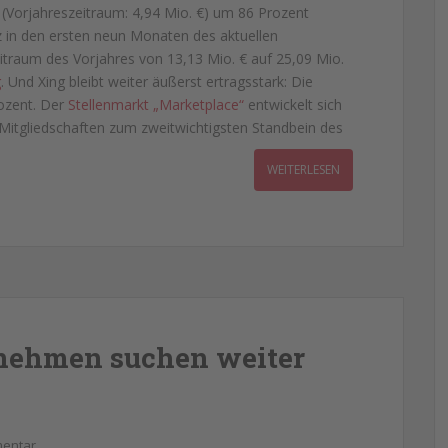
€ (Vorjahreszeitraum: 4,94 Mio. €) um 86 Prozent
z in den ersten neun Monaten des aktuellen
traum des Vorjahres von 13,13 Mio. € auf 25,09 Mio.
g
. Und Xing bleibt weiter äußerst ertragsstark: Die
rozent. Der
Stellenmarkt „Marketplace“
entwickelt sich
tgliedschaften zum zweitwichtigsten Standbein des
WEITERLESEN
nehmen suchen weiter
mentar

########

_Work instruction_
Repeat the records above word for word. Pictures stay out of the copy.

_Exercise result_
€ (Vorjahreszeitraum: 4,94 Mio. €) um 86 Prozent
z in den ersten neun Monaten des aktuellen
traum des Vorjahres von 13,13 Mio. € auf 25,09 Mio.
g
. Und Xing bleibt weiter äußerst ertragsstark: Die
rozent. Der
Stellenmarkt „Marketplace“
entwickelt sich
tgliedschaften zum zweitwichtigsten Standbein des
WEITERLESEN
nehmen suchen weiter
mentar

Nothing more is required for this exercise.